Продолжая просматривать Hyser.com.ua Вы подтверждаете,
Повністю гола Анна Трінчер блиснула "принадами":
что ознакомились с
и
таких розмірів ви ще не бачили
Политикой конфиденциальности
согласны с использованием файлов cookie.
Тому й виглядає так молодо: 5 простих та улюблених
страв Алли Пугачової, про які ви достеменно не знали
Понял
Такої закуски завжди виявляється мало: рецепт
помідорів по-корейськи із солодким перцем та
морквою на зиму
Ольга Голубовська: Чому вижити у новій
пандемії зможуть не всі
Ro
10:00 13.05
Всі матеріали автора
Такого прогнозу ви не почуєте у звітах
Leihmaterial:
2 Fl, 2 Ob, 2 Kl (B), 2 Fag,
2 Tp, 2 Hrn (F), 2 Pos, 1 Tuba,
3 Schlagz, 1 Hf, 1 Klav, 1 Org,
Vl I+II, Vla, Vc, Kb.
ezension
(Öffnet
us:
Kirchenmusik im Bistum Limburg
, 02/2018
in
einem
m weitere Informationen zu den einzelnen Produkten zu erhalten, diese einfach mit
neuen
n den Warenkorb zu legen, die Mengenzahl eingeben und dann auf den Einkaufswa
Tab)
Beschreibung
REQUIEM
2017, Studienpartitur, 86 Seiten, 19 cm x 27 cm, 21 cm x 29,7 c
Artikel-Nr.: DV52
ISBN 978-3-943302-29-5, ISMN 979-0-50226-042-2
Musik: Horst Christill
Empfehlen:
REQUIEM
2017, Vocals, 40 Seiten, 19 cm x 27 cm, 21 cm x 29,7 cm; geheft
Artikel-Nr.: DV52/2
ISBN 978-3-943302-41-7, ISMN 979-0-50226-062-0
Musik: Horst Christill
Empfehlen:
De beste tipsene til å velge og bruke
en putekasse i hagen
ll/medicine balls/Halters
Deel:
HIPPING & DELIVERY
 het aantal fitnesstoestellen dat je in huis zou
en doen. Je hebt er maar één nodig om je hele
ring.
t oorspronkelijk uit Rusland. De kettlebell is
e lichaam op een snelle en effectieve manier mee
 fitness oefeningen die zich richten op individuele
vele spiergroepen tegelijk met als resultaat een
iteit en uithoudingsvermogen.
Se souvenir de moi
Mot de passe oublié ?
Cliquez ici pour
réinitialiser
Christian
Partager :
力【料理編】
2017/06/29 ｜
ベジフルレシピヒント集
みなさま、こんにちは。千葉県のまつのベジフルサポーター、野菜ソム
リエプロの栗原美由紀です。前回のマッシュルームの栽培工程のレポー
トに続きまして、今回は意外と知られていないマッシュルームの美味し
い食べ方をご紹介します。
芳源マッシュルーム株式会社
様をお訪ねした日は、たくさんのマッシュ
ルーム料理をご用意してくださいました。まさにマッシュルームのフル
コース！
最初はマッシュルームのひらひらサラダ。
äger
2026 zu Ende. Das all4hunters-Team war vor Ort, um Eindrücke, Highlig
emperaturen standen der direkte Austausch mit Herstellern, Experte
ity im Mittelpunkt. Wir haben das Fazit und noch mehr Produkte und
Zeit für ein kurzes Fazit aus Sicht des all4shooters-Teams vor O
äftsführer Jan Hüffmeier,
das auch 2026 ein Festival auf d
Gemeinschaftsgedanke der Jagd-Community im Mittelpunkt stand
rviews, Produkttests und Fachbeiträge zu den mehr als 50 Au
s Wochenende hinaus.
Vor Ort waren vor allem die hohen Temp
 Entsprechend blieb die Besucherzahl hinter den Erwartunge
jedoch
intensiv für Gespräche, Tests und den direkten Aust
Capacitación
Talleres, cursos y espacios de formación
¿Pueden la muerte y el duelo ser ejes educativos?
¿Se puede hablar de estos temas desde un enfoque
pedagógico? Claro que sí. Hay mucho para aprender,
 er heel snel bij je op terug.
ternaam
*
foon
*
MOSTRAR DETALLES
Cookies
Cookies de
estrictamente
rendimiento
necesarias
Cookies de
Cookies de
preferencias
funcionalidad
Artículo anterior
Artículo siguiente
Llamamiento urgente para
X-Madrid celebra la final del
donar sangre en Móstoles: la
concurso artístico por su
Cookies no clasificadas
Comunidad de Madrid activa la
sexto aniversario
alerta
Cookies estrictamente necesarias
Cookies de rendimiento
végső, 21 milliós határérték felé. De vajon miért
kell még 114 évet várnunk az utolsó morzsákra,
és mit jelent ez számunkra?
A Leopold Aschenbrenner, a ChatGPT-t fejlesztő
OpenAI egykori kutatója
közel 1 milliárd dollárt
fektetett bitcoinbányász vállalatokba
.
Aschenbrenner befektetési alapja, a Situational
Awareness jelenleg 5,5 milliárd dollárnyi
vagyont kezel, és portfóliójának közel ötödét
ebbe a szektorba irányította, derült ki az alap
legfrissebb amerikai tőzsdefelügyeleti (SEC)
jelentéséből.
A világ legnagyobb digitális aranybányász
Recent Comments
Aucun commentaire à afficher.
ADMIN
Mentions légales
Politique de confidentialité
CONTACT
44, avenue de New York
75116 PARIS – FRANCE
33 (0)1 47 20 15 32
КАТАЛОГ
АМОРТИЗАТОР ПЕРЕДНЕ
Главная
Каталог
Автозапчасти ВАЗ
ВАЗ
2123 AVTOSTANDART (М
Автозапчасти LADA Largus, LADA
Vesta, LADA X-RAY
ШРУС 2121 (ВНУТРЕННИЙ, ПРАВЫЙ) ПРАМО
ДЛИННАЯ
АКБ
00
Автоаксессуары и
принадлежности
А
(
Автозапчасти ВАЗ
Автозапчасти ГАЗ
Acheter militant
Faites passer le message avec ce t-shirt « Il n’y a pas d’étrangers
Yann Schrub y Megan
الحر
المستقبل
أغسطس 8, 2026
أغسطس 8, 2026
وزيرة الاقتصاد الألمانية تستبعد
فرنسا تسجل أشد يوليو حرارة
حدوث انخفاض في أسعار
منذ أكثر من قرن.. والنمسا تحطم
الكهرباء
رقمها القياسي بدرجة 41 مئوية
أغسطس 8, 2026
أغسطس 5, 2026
..........
# Problem to solve
Exactly as written above, reproduce all of the entries.

# Result for this task
Продолжая просматривать Hyser.com.ua Вы подтверждаете,
Повністю гола Анна Трінчер блиснула "принадами":
что ознакомились с
и
таких розмірів ви ще не бачили
Политикой конфиденциальности
согласны с использованием файлов cookie.
Тому й виглядає так молодо: 5 простих та улюблених
страв Алли Пугачової, про які ви достеменно не знали
Понял
Такої закуски завжди виявляється мало: рецепт
помідорів по-корейськи із солодким перцем та
морквою на зиму
Ольга Голубовська: Чому вижити у новій
пандемії зможуть не всі
Ro
10:00 13.05
Всі матеріали автора
Такого прогнозу ви не почуєте у звітах
Leihmaterial:
2 Fl, 2 Ob, 2 Kl (B), 2 Fag,
2 Tp, 2 Hrn (F), 2 Pos, 1 Tuba,
3 Schlagz, 1 Hf, 1 Klav, 1 Org,
Vl I+II, Vla, Vc, Kb.
ezension
(Öffnet
us:
Kirchenmusik im Bistum Limburg
, 02/2018
in
einem
m weitere Informationen zu den einzelnen Produkten zu erhalten, diese einfach mit
neuen
n den Warenkorb zu legen, die Mengenzahl eingeben und dann auf den Einkaufswa
Tab)
Beschreibung
REQUIEM
2017, Studienpartitur, 86 Seiten, 19 cm x 27 cm, 21 cm x 29,7 c
Artikel-Nr.: DV52
ISBN 978-3-943302-29-5, ISMN 979-0-50226-042-2
Musik: Horst Christill
Empfehlen:
REQUIEM
2017, Vocals, 40 Seiten, 19 cm x 27 cm, 21 cm x 29,7 cm; geheft
Artikel-Nr.: DV52/2
ISBN 978-3-943302-41-7, ISMN 979-0-50226-062-0
Musik: Horst Christill
Empfehlen:
De beste tipsene til å velge og bruke
en putekasse i hagen
ll/medicine balls/Halters
Deel:
HIPPING & DELIVERY
 het aantal fitnesstoestellen dat je in huis zou
en doen. Je hebt er maar één nodig om je hele
ring.
t oorspronkelijk uit Rusland. De kettlebell is
e lichaam op een snelle en effectieve manier mee
 fitness oefeningen die zich richten op individuele
vele spiergroepen tegelijk met als resultaat een
iteit en uithoudingsvermogen.
Se souvenir de moi
Mot de passe oublié ?
Cliquez ici pour
réinitialiser
Christian
Partager :
力【料理編】
2017/06/29 ｜
ベジフルレシピヒント集
みなさま、こんにちは。千葉県のまつのベジフルサポーター、野菜ソム
リエプロの栗原美由紀です。前回のマッシュルームの栽培工程のレポー
トに続きまして、今回は意外と知られていないマッシュルームの美味し
い食べ方をご紹介します。
芳源マッシュルーム株式会社
様をお訪ねした日は、たくさんのマッシュ
ルーム料理をご用意してくださいました。まさにマッシュルームのフル
コース！
最初はマッシュルームのひらひらサラダ。
äger
2026 zu Ende. Das all4hunters-Team war vor Ort, um Eindrücke, Highlig
emperaturen standen der direkte Austausch mit Herstellern, Experte
ity im Mittelpunkt. Wir haben das Fazit und noch mehr Produkte und
Zeit für ein kurzes Fazit aus Sicht des all4shooters-Teams vor O
äftsführer Jan Hüffmeier,
das auch 2026 ein Festival auf d
Gemeinschaftsgedanke der Jagd-Community im Mittelpunkt stand
rviews, Produkttests und Fachbeiträge zu den mehr als 50 Au
s Wochenende hinaus.
Vor Ort waren vor allem die hohen Temp
 Entsprechend blieb die Besucherzahl hinter den Erwartunge
jedoch
intensiv für Gespräche, Tests und den direkten Aust
Capacitación
Talleres, cursos y espacios de formación
¿Pueden la muerte y el duelo ser ejes educativos?
¿Se puede hablar de estos temas desde un enfoque
pedagógico? Claro que sí. Hay mucho para aprender,
 er heel snel bij je op terug.
ternaam
*
foon
*
MOSTRAR DETALLES
Cookies
Cookies de
estrictamente
rendimiento
necesarias
Cookies de
Cookies de
preferencias
funcionalidad
Artículo anterior
Artículo siguiente
Llamamiento urgente para
X-Madrid celebra la final del
donar sangre en Móstoles: la
concurso artístico por su
Cookies no clasificadas
Comunidad de Madrid activa la
sexto aniversario
alerta
Cookies estrictamente necesarias
Cookies de rendimiento
végső, 21 milliós határérték felé. De vajon miért
kell még 114 évet várnunk az utolsó morzsákra,
és mit jelent ez számunkra?
A Leopold Aschenbrenner, a ChatGPT-t fejlesztő
OpenAI egykori kutatója
közel 1 milliárd dollárt
fektetett bitcoinbányász vállalatokba
.
Aschenbrenner befektetési alapja, a Situational
Awareness jelenleg 5,5 milliárd dollárnyi
vagyont kezel, és portfóliójának közel ötödét
ebbe a szektorba irányította, derült ki az alap
legfrissebb amerikai tőzsdefelügyeleti (SEC)
jelentéséből.
A világ legnagyobb digitális aranybányász
Recent Comments
Aucun commentaire à afficher.
ADMIN
Mentions légales
Politique de confidentialité
CONTACT
44, avenue de New York
75116 PARIS – FRANCE
33 (0)1 47 20 15 32
КАТАЛОГ
АМОРТИЗАТОР ПЕРЕДНЕ
Главная
Каталог
Автозапчасти ВАЗ
ВАЗ
2123 AVTOSTANDART (М
Автозапчасти LADA Largus, LADA
Vesta, LADA X-RAY
ШРУС 2121 (ВНУТРЕННИЙ, ПРАВЫЙ) ПРАМО
ДЛИННАЯ
АКБ
00
Автоаксессуары и
принадлежности
А
(
Автозапчасти ВАЗ
Автозапчасти ГАЗ
Acheter militant
Faites passer le message avec ce t-shirt « Il n’y a pas d’étrangers
Yann Schrub y Megan
الحر
المستقبل
أغسطس 8, 2026
أغسطس 8, 2026
وزيرة الاقتصاد الألمانية تستبعد
فرنسا تسجل أشد يوليو حرارة
حدوث انخفاض في أسعار
منذ أكثر من قرن.. والنمسا تحطم
الكهرباء
رقمها القياسي بدرجة 41 مئوية
أغسطس 8, 2026
أغسطس 5, 2026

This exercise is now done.